Au-delà de la recherche Hy-Sup, cette étude participe ainsi à la « révision des dimensions à considérer » appelée par le texte – ici discuté – de Bernadette Charlier et Claire Peltier (2024, p. 42) et permettant d’identifier les nouveaux types de dispositifs par leurs dimensions caractéristiques de « learning design ». Nous en spécifions dix parmi lesquelles cinq peuvent se retrouver dans le texte des deux auteures : hybridation spatiale, hybridation temporelle, hybridation des publics d’apprenants, hybridation du degré de contrôle de l’apprentissage, hybridation selon l’importance des médias et outils technopédagogiques. Aucun lien évident avec ce texte ne permet la prise en compte des cinq autres formes d’hybridations proposées : hybridation entre méthode sociocentrée et individualisée, hybridation entre équité et égalité, hybridation entre les différents niveaux d’engagements, hybridation des scénarios ou des approches pédagogiques, et hybridation des thématiques. Il y a là potentiellement matière à réflexion dans le cadre de la réactualisation de la recherche Hy-Sup en cours (par le projet ANR-FNR HyPES [4] auquel les deux auteures contribuent actuellement) et de l’étude de l’hybridation éducative de manière plus générale, particulièrement au niveau micro évoqué.
Conclusion
Le concept d’hybridation des formations est un champ de recherche dynamique et complexe, marqué par une recherche constante de clarification et de modélisation. Les travaux du projet Hy-Sup ont posé des fondations solides en définissant les dispositifs hybrides et leurs dimensions constitutives. Cependant, la nécessité d’enrichir ce modèle et d’intégrer de nouvelles formes d’hybridation demeure (Peltier et Séguin, 2021 ; Charlier et Peltier, 2024). Le concept d’hybridation continue ainsi d’évoluer, portée par les avancées technologiques (interfaces hybrides, téléprésence) et les besoins des apprenants et des institutions (flexibilisation, équité, massification). La recherche dans ce domaine doit donc rester ouverte, dialoguer entre les différentes traditions et modèles, et accepter la complexité des phénomènes étudiés pour mieux les éclairer et soutenir une innovation pédagogique pertinente et efficace.

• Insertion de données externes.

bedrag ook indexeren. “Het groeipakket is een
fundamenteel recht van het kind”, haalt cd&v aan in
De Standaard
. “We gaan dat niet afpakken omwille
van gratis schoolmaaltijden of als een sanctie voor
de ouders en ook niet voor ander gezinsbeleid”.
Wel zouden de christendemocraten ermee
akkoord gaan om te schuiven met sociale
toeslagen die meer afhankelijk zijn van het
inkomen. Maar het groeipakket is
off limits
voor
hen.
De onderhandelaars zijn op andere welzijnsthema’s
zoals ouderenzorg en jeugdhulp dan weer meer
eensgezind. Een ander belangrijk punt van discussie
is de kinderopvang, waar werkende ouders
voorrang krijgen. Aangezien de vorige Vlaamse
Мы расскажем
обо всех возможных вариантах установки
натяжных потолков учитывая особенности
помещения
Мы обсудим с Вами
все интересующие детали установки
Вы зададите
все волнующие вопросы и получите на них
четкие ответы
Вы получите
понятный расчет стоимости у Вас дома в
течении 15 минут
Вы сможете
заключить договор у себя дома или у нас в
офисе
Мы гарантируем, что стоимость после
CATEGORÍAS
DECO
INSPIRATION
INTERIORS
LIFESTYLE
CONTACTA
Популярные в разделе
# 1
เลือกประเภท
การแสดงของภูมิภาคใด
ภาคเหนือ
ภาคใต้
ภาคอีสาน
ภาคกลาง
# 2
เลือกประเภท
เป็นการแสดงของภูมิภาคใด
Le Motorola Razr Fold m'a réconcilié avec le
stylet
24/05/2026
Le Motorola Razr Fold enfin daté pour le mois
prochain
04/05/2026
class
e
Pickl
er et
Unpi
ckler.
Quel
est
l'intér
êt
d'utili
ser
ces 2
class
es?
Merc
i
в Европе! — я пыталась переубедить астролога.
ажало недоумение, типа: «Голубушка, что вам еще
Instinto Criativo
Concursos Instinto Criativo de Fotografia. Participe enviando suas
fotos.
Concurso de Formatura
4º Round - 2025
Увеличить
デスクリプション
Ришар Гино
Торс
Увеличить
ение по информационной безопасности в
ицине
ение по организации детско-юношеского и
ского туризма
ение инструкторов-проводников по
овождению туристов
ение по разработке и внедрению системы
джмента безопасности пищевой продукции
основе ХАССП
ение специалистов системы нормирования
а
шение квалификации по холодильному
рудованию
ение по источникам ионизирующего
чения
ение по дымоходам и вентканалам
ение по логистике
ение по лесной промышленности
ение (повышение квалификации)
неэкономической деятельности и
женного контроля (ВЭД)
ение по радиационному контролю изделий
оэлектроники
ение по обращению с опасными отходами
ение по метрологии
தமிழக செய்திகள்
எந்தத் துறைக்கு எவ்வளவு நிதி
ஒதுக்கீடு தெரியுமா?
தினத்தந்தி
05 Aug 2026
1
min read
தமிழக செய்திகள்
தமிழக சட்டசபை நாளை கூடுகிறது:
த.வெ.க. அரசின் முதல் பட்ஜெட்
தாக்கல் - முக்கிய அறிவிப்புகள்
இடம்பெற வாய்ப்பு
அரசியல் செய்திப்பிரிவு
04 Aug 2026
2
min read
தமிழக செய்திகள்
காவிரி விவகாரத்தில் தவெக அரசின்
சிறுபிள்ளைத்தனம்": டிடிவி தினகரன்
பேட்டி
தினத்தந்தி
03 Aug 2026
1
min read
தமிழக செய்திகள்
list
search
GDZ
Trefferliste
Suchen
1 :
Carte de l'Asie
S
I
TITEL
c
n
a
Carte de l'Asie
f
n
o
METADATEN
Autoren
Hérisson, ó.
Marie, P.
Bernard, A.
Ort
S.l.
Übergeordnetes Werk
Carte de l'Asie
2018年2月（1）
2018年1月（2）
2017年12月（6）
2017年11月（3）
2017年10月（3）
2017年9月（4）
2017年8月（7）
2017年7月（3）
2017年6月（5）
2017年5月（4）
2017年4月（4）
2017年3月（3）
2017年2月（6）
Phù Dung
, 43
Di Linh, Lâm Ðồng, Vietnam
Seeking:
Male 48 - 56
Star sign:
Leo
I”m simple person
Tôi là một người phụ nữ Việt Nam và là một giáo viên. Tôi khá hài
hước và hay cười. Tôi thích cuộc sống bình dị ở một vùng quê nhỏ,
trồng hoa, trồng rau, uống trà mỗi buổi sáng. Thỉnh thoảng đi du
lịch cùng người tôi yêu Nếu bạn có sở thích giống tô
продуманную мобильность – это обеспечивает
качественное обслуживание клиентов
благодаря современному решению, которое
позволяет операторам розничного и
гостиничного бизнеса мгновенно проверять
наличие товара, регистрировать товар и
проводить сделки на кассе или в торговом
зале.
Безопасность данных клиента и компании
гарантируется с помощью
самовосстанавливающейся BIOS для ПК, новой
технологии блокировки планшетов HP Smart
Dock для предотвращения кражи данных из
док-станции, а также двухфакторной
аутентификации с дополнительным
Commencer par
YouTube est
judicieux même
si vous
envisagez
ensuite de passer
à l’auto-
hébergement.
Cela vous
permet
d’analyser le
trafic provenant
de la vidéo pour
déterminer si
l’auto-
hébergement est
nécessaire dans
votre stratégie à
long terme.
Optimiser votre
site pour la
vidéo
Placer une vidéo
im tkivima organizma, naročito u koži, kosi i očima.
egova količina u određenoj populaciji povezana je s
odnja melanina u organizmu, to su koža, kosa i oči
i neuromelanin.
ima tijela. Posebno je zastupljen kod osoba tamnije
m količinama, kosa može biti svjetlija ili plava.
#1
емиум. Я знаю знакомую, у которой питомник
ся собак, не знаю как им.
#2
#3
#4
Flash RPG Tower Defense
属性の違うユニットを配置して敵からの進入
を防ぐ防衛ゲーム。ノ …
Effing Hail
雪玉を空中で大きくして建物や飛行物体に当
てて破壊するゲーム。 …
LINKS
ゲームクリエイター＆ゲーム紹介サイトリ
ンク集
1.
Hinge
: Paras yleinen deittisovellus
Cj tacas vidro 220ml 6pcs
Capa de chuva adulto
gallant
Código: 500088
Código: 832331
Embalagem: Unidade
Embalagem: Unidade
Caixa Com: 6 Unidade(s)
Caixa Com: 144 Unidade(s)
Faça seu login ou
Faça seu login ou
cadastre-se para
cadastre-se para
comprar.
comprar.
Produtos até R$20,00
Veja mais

C’est précisément là que réside l’apport de notre taxonomie augmentée (Céci, 2023), composée de dix formes distinctes d’hybridation. Cette taxonomie de l’hybridation éducative ne vise pas à se substituer aux cadres existants, mais à les compléter, en contribuant à une compréhension plus fine de ce concept, essentielle pour les chercheurs et les praticiens en ingénierie pédagogique.